# Your goal:
Your answer must hold only the lines below from the line containing "éclairage (188, 898)" through the line containing "Dark Room II 240", each reproduced exactly.

# Dataset records:
________________________________________

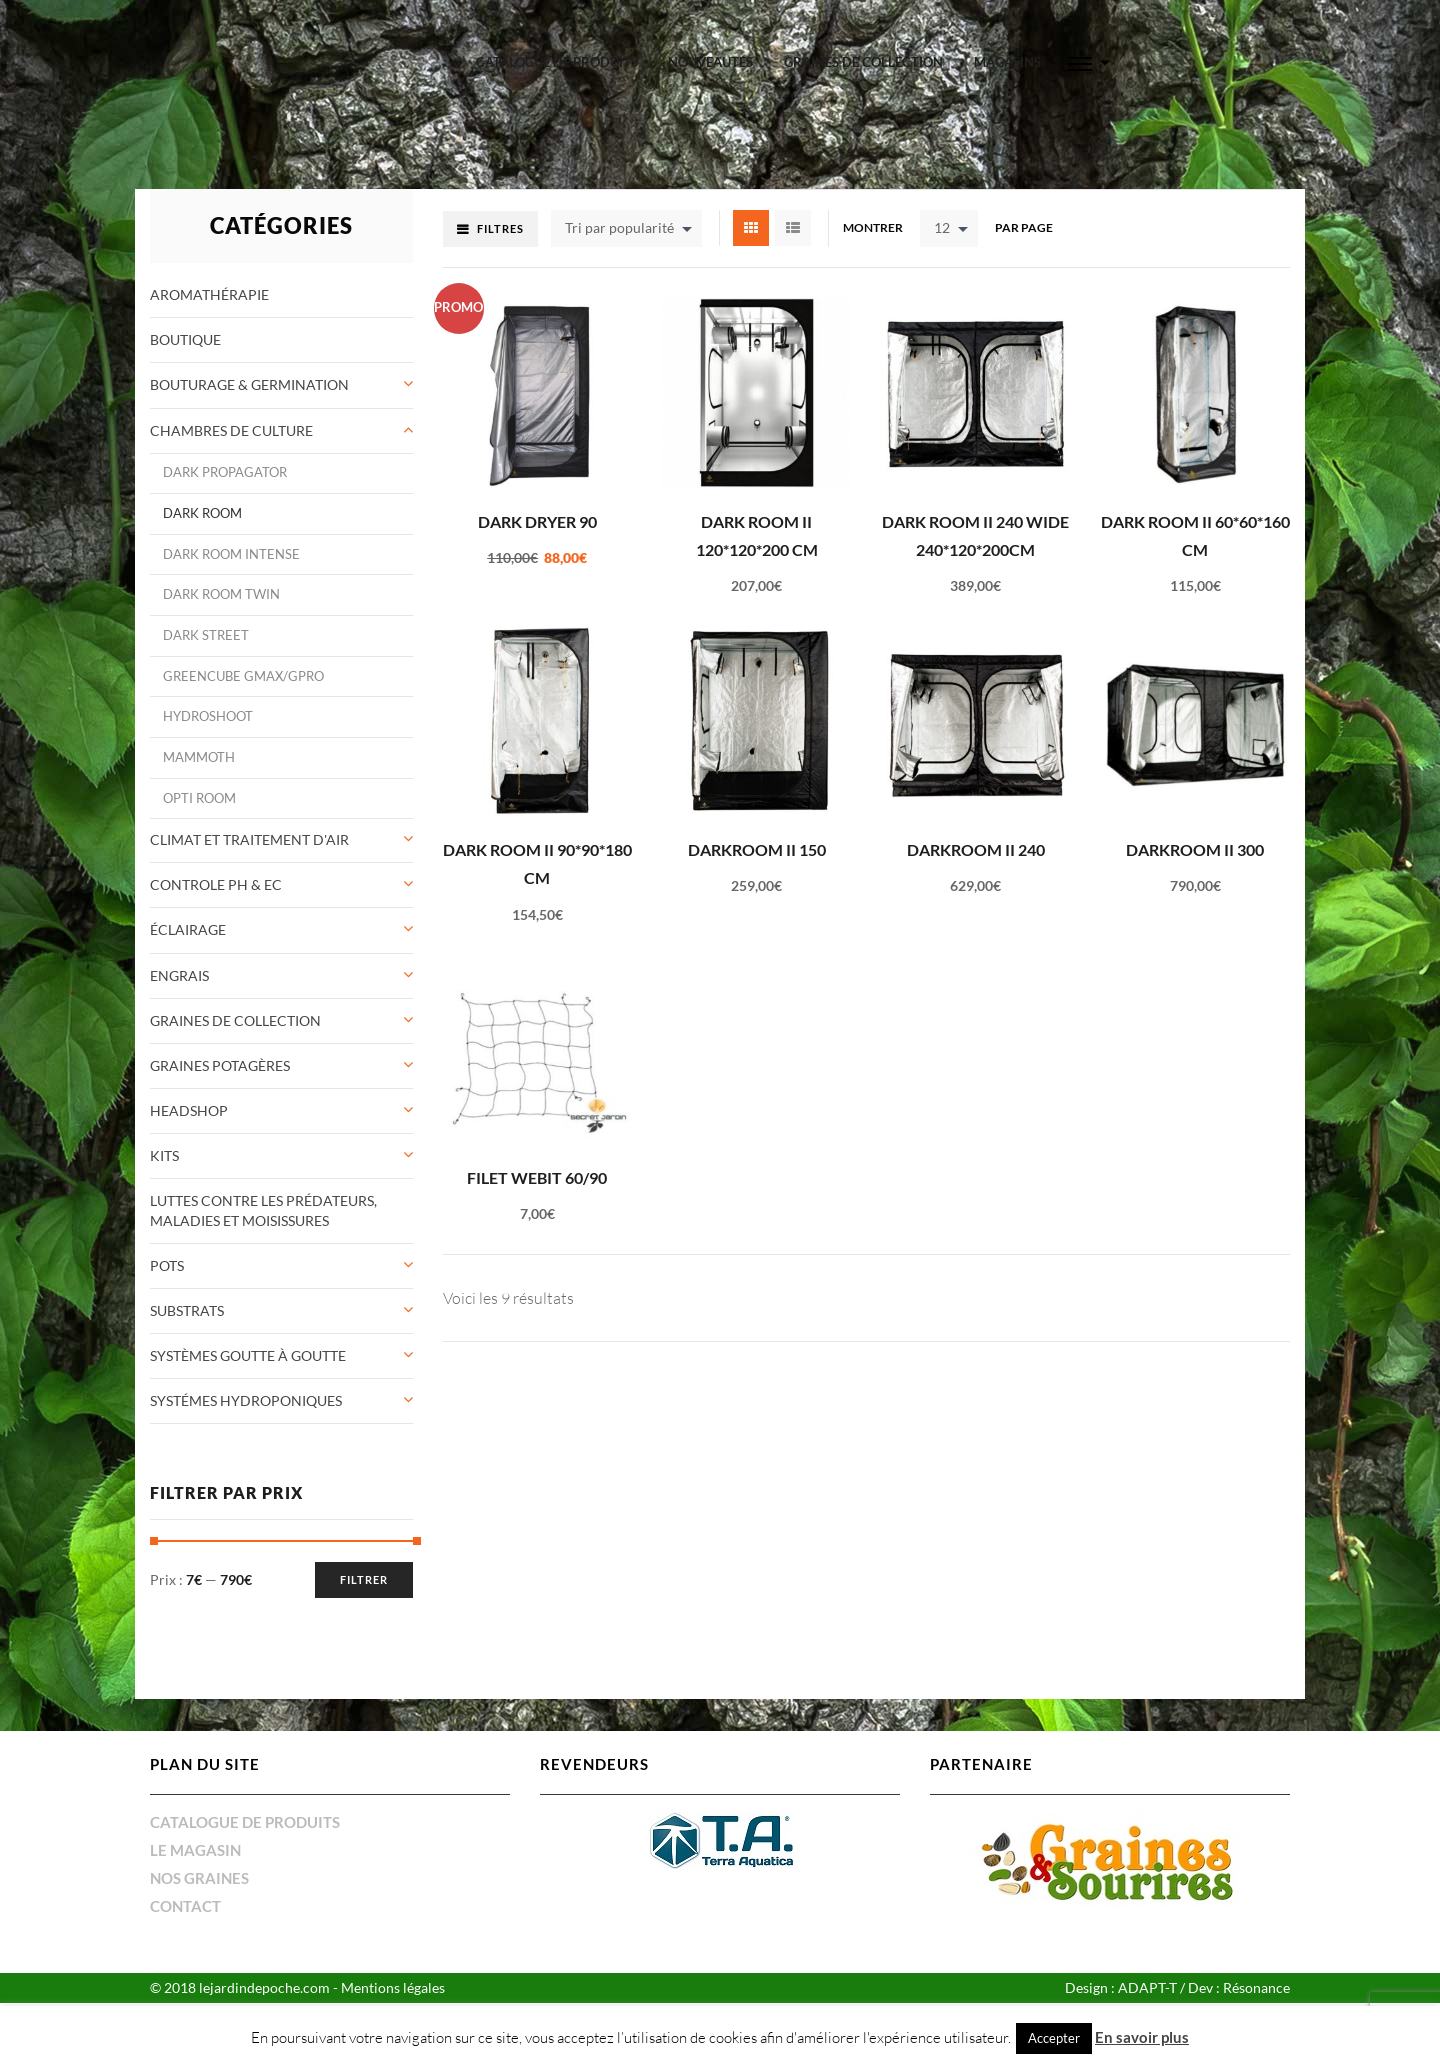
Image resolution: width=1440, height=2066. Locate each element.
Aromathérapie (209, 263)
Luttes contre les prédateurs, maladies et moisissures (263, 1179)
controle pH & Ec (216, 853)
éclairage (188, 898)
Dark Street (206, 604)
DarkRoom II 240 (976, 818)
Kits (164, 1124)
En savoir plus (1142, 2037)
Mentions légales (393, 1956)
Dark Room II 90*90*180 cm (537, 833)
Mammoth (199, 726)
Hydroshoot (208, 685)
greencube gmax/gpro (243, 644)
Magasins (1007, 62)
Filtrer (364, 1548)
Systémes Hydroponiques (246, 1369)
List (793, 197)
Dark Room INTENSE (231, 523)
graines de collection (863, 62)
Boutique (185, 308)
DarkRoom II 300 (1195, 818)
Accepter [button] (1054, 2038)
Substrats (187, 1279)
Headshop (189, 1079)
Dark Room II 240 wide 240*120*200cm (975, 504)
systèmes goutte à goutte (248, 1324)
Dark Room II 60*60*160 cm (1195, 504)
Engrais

________________________________________

# Solved problem:
éclairage (188, 898)
Dark Street (206, 604)
DarkRoom II 240 (976, 818)
Kits (164, 1124)
En savoir plus (1142, 2037)
Mentions légales (393, 1956)
Dark Room II 90*90*180 cm (537, 833)
Mammoth (199, 726)
Hydroshoot (208, 685)
greencube gmax/gpro (243, 644)
Magasins (1007, 62)
Filtrer (364, 1548)
Systémes Hydroponiques (246, 1369)
List (793, 197)
Dark Room INTENSE (231, 523)
graines de collection (863, 62)
Boutique (185, 308)
DarkRoom II 300 (1195, 818)
Accepter [button] (1054, 2038)
Substrats (187, 1279)
Headshop (189, 1079)
Dark Room II 240 wide 240*120*200cm (975, 504)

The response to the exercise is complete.